陈经理从椅上兔子般蹦起来,两只眼睛已是血红。何仁还没反应过来,两个经理就已滚成一团,他掐着她脖子,她也掐着他脖子。这可真好,早上还没有打够,打吧,最好打死一个来,何仁心里有着说不出来的恶心,这就是领导打架,也真算是开眼界,是要好好看看。他没有起身拉架,领导打架竟然还都是闷头不响的,这真是个新发现,是怕别人知道吗?自己与陈媛正在一边看着呢。他看了眼陈媛,可怜的女孩就象是被魇住般,连眼珠子都不会转了。
何仁慢慢地站起身,在地上滚成一团的两个经理都已涨红脸,吐出舌头,他想笑,看样子,真会死人的啊。年青的女人与年老的男人,谁能掐死对方?这与生死一般,都是个大大的问题。何仁弯下腰,也没想什么,手下意识地挥起来,顺手一个,反手再一个,啪啪两声,给这两位经理脸上各来一下,这可真是爽啊,难怪大家都喜欢打人耳光,尤其是打平日看起来高高在上不可一世的领导耳光,感觉真是妙不可言。何仁差点就笑出声,这两耳光你们算是认了吧。

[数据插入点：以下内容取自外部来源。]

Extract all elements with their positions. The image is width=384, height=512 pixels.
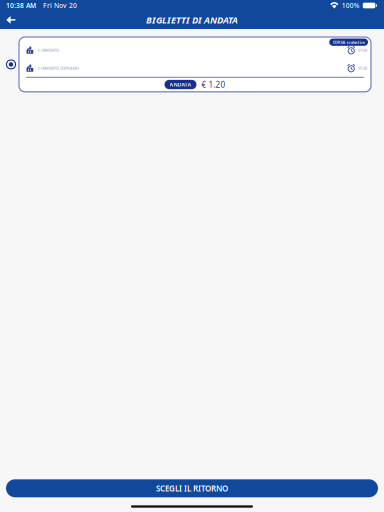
staticText: BIGLIETTI DI ANDATA bbox=[146, 14, 238, 26]
staticText: CHIMENTO bbox=[38, 48, 59, 53]
staticText: CHIMENTO SOPRANO bbox=[38, 66, 79, 71]
staticText: Fri Nov 20 bbox=[43, 1, 77, 10]
button[interactable]: Back bbox=[0, 11, 22, 29]
staticText: 07:30 bbox=[358, 66, 367, 71]
button[interactable]: SCEGLI IL RITORNO bbox=[6, 479, 378, 497]
staticText: 100% bbox=[342, 1, 360, 10]
staticText: € 1.20 bbox=[202, 79, 226, 90]
staticText: CORSA scolastica bbox=[333, 40, 365, 45]
button[interactable]: Select ticket bbox=[3, 55, 19, 73]
staticText: 07:00 bbox=[358, 48, 367, 53]
staticText: SCEGLI IL RITORNO bbox=[156, 483, 228, 494]
staticText: 10:38 AM bbox=[6, 1, 36, 10]
staticText: ANDATA bbox=[170, 81, 192, 88]
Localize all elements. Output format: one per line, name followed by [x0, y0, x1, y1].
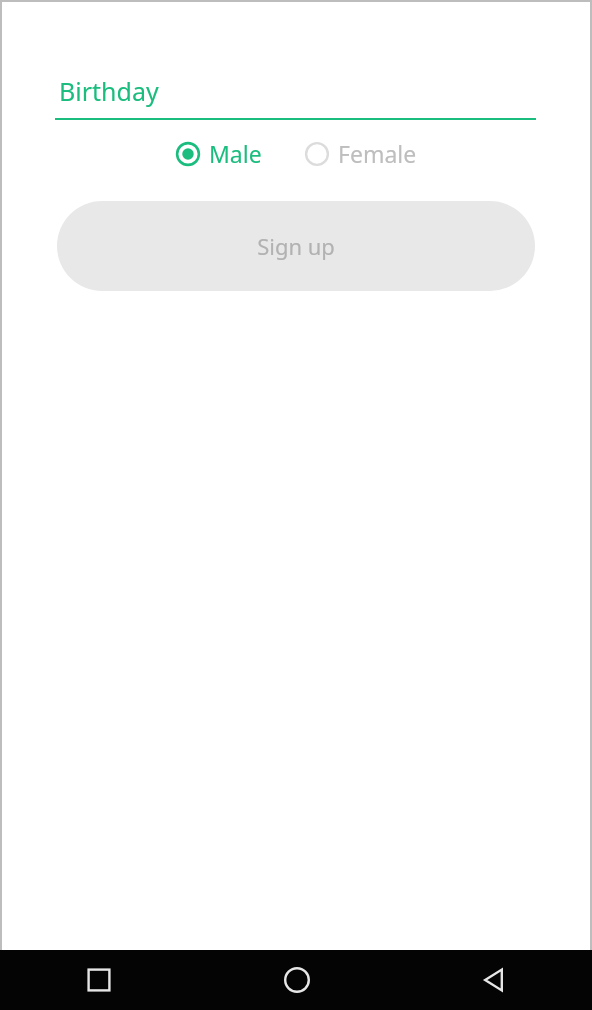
- staticText: Female: [338, 138, 417, 169]
- button[interactable]: Male: [171, 134, 266, 173]
- staticText: Male: [209, 138, 262, 169]
- button[interactable]: Home: [198, 950, 395, 1010]
- button[interactable]: Back: [395, 950, 592, 1010]
- staticText: Sign up: [257, 231, 335, 261]
- button[interactable]: Female: [300, 134, 421, 173]
- button[interactable]: Sign up: [57, 201, 535, 291]
- button[interactable]: Birthday: [0, 0, 592, 122]
- staticText: Birthday: [59, 74, 159, 108]
- button[interactable]: Recent apps: [0, 950, 198, 1010]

郑媚与陈经理全楞了,手渐渐松开。他们都有点弄不明白,这位平时看起来谨小慎微的何总监在发什么神经?何仁在他们面前蹲下,“陈经理,郑经理,打死人是要偿命的。还不至于非得你死我死大家都死吧?我有个建议,你们先放开手,大家坐下来平心静气地说。问题是用来解决的,而不是用来打架的,这样的事传出去,就是天大的笑话。”何仁明白,自己已经与这事脱不了干系,那不妨去试着把握下这种微妙的关系,处理得好,说不定,自己还真能保住这饭碗。何仁继续说道,“我个人以为,今天早上的事大家都当没有发生,我与她也什么也没看见。”何仁指了指已完全呆了的陈媛,“大家该做什么就还是去做什么。反正明天还没有来,明天来了,也就会有明天的结果。用不着现在弄成这样。”

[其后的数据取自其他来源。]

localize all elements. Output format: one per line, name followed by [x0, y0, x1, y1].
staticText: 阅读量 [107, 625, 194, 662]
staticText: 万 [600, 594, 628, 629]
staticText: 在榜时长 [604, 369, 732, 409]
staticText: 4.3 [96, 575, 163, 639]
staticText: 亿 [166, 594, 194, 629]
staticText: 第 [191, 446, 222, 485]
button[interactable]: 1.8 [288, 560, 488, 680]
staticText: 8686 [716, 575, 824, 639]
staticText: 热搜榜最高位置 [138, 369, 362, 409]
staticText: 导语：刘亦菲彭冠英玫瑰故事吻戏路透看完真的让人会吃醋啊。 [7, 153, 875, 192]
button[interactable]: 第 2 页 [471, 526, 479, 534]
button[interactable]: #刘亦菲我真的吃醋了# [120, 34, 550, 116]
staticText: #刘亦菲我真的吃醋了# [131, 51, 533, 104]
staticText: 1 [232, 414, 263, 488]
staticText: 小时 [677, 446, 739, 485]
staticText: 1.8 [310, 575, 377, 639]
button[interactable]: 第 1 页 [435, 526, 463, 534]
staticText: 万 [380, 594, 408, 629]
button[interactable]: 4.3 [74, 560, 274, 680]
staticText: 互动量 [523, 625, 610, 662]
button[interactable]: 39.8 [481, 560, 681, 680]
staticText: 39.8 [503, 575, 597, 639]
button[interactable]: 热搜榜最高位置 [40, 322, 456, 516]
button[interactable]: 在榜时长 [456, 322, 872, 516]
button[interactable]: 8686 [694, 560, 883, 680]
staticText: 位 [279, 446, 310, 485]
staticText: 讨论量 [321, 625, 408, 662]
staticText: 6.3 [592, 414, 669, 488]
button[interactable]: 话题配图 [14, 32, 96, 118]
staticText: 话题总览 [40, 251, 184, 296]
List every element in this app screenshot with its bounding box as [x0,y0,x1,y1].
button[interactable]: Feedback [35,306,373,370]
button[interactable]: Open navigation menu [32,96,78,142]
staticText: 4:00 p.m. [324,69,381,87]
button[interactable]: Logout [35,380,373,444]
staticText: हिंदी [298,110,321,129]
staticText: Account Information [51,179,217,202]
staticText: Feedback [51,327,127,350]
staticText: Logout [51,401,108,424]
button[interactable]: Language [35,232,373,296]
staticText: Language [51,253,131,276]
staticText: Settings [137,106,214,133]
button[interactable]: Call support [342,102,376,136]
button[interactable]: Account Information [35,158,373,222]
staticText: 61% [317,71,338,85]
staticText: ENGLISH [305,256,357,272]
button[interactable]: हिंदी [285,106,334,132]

何仁说完话,走到陈媛身边,拉起她,“走吧。”一个早上就是这样过去了。何仁在步出经理室时,抬头也就看见时钟正指向十二点正。早上还没有吃饭,肚子真有些饿了。去哪好呢?
第二十五章
何仁回到财会室,把地扫干净,这也是他的工作,没有谁会帮他做的,他看了眼玻璃碎片上那几缕女人头发,忽然觉得可笑至极。若是没见着这些东西,他真会怀疑自己刚刚只是在做梦。风卷着雨,从碎了的玻璃处扑进来,就象一只受伤的野兽低声怒吼。何仁皱起眉头,从抽屉里翻出几张旧报纸,折好,小心地把窗户遮严实。报纸很快就会淋湿,湿了的报纸,不用多久,就会被风撕成粉碎。但不管如何,它多少能暂时避一下风雨。雨下得可真大,这个世界在雨声中仿佛正在消融。何仁有点恍惚,手在窗户的钉子上轻轻一划,一些血涌出来。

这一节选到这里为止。